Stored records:
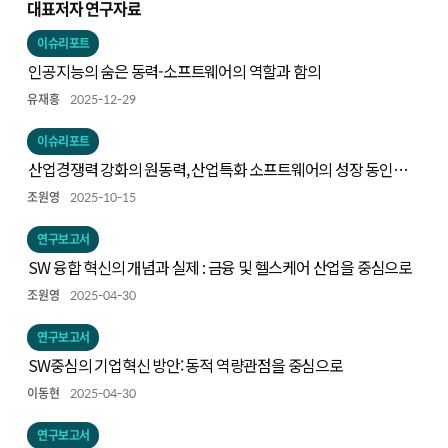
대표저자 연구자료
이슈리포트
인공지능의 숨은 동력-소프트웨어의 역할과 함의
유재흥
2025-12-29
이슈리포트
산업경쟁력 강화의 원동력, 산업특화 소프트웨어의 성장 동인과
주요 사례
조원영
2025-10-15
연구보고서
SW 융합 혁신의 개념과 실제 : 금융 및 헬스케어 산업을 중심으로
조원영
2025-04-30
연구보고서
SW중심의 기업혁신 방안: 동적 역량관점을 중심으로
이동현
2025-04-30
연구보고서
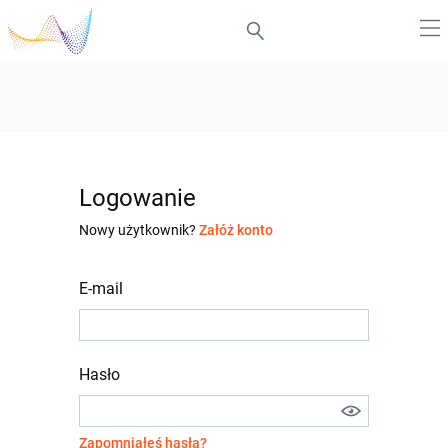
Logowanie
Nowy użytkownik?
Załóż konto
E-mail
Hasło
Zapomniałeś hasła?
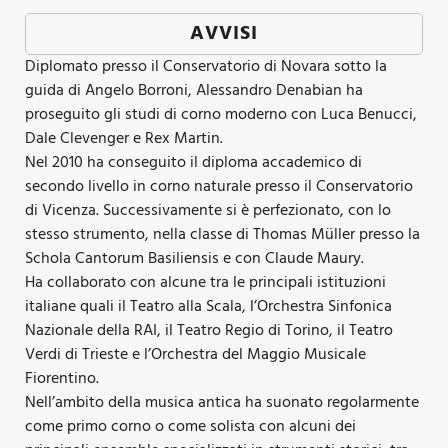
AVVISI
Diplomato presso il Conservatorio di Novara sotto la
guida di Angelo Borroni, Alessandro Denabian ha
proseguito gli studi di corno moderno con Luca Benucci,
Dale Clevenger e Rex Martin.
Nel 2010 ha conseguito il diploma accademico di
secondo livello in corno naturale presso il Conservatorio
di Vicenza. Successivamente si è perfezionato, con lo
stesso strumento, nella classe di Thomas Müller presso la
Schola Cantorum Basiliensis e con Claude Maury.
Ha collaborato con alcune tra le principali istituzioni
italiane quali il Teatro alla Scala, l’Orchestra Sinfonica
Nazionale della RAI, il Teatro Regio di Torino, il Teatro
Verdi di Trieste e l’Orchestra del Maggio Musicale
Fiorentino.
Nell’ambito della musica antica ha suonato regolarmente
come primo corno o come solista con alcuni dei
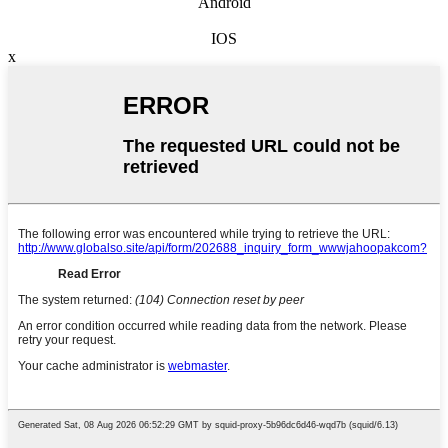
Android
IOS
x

### Directions for this task
Where the line containing "Ha collaborato con" appears in the records above, begin copying and continue exactly through the last line, with nothing else; omit every picture.

### Exercise answer
Ha collaborato con alcune tra le principali istituzioni
italiane quali il Teatro alla Scala, l’Orchestra Sinfonica
Nazionale della RAI, il Teatro Regio di Torino, il Teatro
Verdi di Trieste e l’Orchestra del Maggio Musicale
Fiorentino.
Nell’ambito della musica antica ha suonato regolarmente
come primo corno o come solista con alcuni dei
Android
IOS
x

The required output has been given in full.